Nakae is a Kyushu-based chef in his early twenties, known for his dedication to cultivating his own ingredients. Towering and muscular with long dark hair and a characteristic nose bandage, he stands apart from Youichi's other rivals through his consistently good-natured demeanor. Their first encounter results in Nakae's victory—one of Youichi's rare defeats—though their friendly rivalry continues in the second GP Contest, where Nakae falls short in the final steak battle. His associates later challenge Youichi unsuccessfully. Nakae previously competed for three specialty plates (Red for International cuisine, Blue for seafood, Green for herbal/medicinal dishes) to earn the right to face master chef Kazuma.
- Kohou Ryuu (劉 虎峰, Ryū Kohō)

Ryuu is a 19-year-old culinary prodigy from Hong Kong. Distinguished by his spiked two-toned hair and traditional white Chinese coat, he first encounters Youichi during the latter's Hong Kong visit, where they battle to an inconclusive result.
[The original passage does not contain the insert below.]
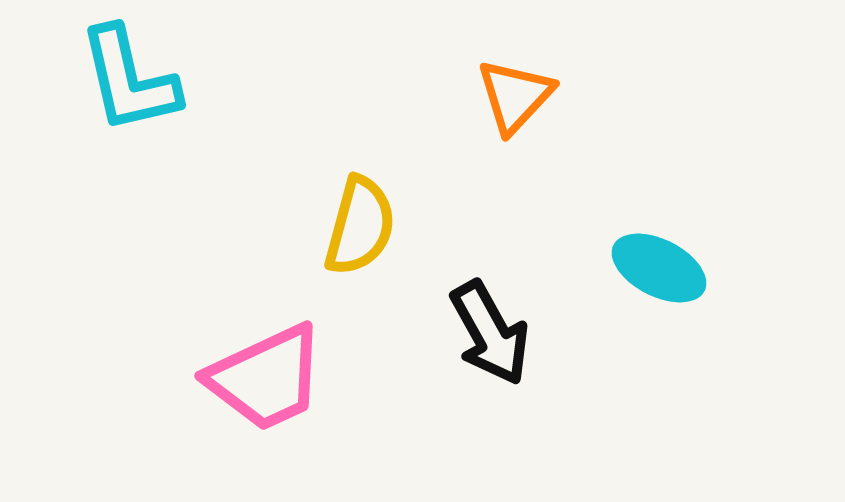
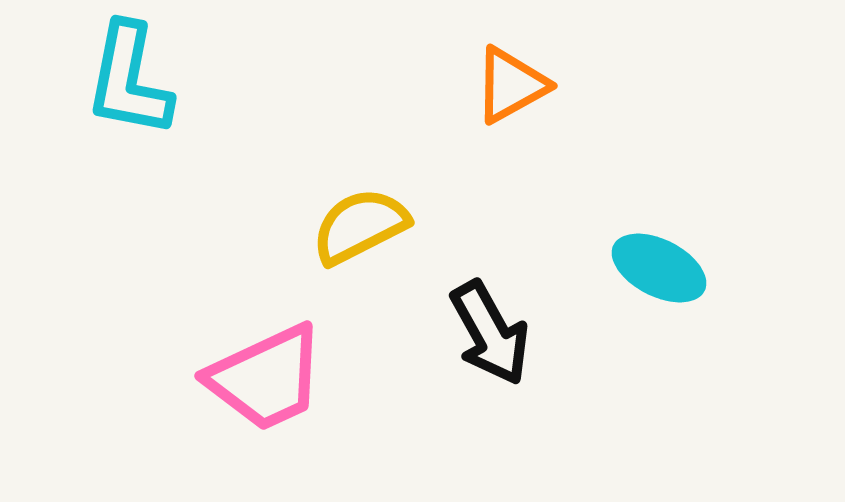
cyan L-shape: rotated 24 degrees clockwise
orange triangle: moved 4 px left, 11 px up; rotated 18 degrees clockwise
yellow semicircle: rotated 132 degrees counterclockwise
Though eliminated early in the second GP Contest, Ryuu reappears periodically, even aiding Youichi against his former mentor who betrayed him.

==Media ==
===Manga===
Written and illustrated by Daisuke Terasawa, Mister Ajikko was serialized in Kodansha's shōnen manga magazine Weekly Shōnen Magazine from September 17, 1986, to January 11, 1990. Kodansha collected its chapters in 19 tankōbon volumes, released from January 14, 1987, to March 15, 1990.

====Other series====
A second series, titled Mister Ajikko II (ミスター味っ子II), was serialized in Kodansha's seinen manga magazine Evening from August 12, 2003, to January 4, 2012. (Note: It started in the magazine's 12th issue of 2003, released on August 12, 2003.) Its chapters were collected in 13 tankōbon volumes, released from June 23, 2004, to February 23, 2012.

Another series, titled Mister Ajikko Bakumatsu-hen (ミスター味っ子 幕末編), was serialized in Asahi Shimbun Publications's Sanada Taiheiki from December 26, 2015, to September 27, 2019. Its chapters were collected in four tankōbon volumes, released from September 7, 2016, to December 20, 2019.

===Anime===
A 99-episode anime television series produced by Sunrise was broadcast on TV Tokyo from October 8, 1987, to September 28, 1989.

The series was pitched for broadcast on the Food Network in the United States, but ultimately turned down.